Jet Impingement Heat Transfer in Narrow Channels With Different Pin Fin Configurations on Target Surfaces

Abstract

A comparative experimental and numerical study has been done on multiple-jet impingement heat transfer in narrow channels with different pin fin configurations on the target surfaces. Three different target plates including a flat plate, a plate with full-height pin fins, and another plate with miniature pin fins are investigated in the jet impingement cooling systems comparatively. The experiments were done under maximum cross flow scheme for the jet Reynolds numbers from 15,000 to 30,000. Narrow jet impingement spacing is kept the same as 1.5 times jet diameter for all the target plates. In the experiments, detailed jet impingement heat transfer characteristics on the flat plate and the full-height pin-fin plate were obtained by using the transient liquid crystal thermography technique, and additionally steady experiments were done to obtain the overall heat transfer performance of the jet impingement systems with all the three different target plates, which accounts for the heat transfer contribution from the pin fins' surface.
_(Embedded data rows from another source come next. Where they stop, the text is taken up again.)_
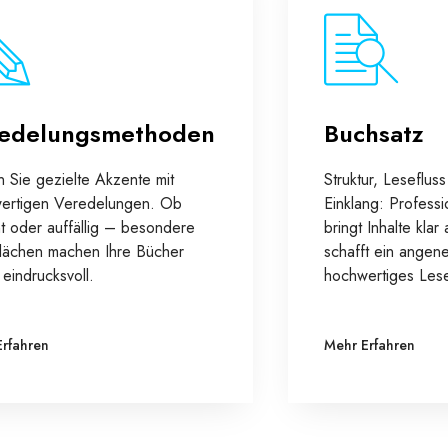
edelungsmethoden
Buchsatz
n Sie gezielte Akzente mit
Struktur, Leseflus
ertigen Veredelungen. Ob
Einklang: Professi
t oder auffällig – besondere
bringt Inhalte kla
lächen machen Ihre Bücher
schafft ein angen
l eindrucksvoll.
hochwertiges Lese
Erfahren
Mehr Erfahren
Significant overall jet impingement heat transfer enhancement can be obtained with full-height pin-fin roughened surfaces with appreciable pressure loss; however, with miniature pin fins on the target plate, the jet impingement overall heat transfer performance can be remarkably improved with negligible pressure loss penalty. Furthermore, three-dimensional (3D) computational fluid dynamics (CFD) analysis was done to analyze the detailed flow structure and heat transfer characteristics in the jet impingement systems with different pin fin configurations.